North Carolina Democratic Governor Roy Cooper did something odd recently: He vetoed a bill that had bipartisan support that was meant to protect women’s sports.
The bill, called the Fairness in Women’s Sports Act, passed through the state Legislature thanks to bipartisan supermajorities. It would have prohibited any man from playing on a woman’s sports team at the middle school, high school or collegiate level.
In a statement he gave when he vetoed the bill, Cooper explained:
“We don’t need politicians inflaming their political culture wars by making broad, uninformed decisions about an extremely small number of vulnerable children that are already handled by a robust system that relies on parents, schools and sports organizations. Republican governors in other states have vetoed similar bills because they hurt their states’ reputation and economy and because they are neither fair nor needed.”
Two Democrats in the state Legislature supported the bill – state Senator Val Applewhite and state Representative Michael Wray.
There’s a chance Cooper’s veto could get overridden, and the Legislature is sure to at least try. If it does go into effect, the law would apply not only to every public school in the state but also any private school that competes against a public school.
Applewhite explained that her support for the bill was “a tough decision to make.” She based it on conversations she had with constituents and coaches who she represents.
One umpire she spoke with said that girls and boys start to experience a change in strength levels as early as when they turn 7 years old.
She spoke with local media outlet The News & Observer and said:
“I even reached out to some members of the LGBTQ community who said they understood it as well. I think it’s a misnomer to think that everyone in that community feels the same way.
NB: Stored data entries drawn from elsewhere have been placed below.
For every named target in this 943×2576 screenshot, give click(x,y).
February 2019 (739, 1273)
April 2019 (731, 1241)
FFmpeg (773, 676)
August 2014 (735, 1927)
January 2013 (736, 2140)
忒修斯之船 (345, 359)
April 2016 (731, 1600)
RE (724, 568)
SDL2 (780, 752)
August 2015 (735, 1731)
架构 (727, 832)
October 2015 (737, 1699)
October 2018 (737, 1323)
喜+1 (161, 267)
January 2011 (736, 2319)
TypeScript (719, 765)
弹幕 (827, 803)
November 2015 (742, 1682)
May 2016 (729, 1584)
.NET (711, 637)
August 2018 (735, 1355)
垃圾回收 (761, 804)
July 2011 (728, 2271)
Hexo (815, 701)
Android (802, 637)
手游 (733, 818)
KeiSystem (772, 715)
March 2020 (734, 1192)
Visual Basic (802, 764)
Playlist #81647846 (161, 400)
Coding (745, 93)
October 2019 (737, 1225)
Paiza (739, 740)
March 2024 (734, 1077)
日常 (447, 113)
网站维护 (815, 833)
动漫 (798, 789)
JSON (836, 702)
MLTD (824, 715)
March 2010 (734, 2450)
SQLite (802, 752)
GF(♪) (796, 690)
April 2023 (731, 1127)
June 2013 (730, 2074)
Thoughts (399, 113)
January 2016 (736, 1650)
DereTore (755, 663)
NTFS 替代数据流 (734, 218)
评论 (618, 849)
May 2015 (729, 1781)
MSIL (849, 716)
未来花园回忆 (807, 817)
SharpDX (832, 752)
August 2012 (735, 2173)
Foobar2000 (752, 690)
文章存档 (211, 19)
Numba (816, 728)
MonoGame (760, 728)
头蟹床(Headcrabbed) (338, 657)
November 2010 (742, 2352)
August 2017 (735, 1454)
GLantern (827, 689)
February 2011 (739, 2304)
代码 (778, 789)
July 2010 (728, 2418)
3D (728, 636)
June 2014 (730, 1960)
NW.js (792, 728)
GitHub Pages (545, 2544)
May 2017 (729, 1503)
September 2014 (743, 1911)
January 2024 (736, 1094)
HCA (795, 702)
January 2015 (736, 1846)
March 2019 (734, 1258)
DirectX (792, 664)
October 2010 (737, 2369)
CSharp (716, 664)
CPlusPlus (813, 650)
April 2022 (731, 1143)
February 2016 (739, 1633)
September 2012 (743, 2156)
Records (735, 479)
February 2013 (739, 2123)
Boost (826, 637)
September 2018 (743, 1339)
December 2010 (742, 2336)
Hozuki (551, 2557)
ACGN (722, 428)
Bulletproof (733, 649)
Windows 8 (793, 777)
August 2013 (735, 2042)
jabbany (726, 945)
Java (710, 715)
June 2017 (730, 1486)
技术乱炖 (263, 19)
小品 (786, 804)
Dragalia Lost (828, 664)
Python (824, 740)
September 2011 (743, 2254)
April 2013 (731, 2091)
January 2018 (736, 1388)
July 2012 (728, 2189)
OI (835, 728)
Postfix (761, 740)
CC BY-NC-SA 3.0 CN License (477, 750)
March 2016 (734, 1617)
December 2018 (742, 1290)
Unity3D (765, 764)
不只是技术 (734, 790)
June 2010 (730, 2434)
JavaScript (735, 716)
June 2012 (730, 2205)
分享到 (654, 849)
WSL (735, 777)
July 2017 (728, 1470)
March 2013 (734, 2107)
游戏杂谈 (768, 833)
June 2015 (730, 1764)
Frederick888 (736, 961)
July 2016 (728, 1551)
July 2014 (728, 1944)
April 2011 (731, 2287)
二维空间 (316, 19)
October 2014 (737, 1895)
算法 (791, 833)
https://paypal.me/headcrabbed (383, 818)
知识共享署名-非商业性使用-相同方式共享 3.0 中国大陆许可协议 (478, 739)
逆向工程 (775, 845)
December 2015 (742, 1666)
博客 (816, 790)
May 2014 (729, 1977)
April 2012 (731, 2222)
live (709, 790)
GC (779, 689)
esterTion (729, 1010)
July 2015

They’re not one groupthink.”
The Fayetteville Observer also reported that following her vote, Applewhite got “bad threats” from some people.
This veto by Cooper is seemingly in line with other recent vetoes he’s issued. One was the Parents’ Bill of Rights, and another was HB 808, a bill that would’ve banned all treatments for sex changes for minors.
Those two bills, though, didn’t receive support from any Democrats in the Legislature.
The General Assembly will likely override the women’s sports bill as well as the one dealing with sex changes for minors. It’s not terribly difficult for them to do so, since the Republican Party has a supermajority in both chambers of the Assembly.
That happened after Representative Tricia Cotham switched from being a Democrat to being a Republican back in April. She voted in favor of all three of those bills.
The Parents’ Bill of Rights law isn’t as certain to be overridden. That’s because Republican Representative Hugh Blackwell voted against it. That leaves the House GOP a single vote shy of a successful override.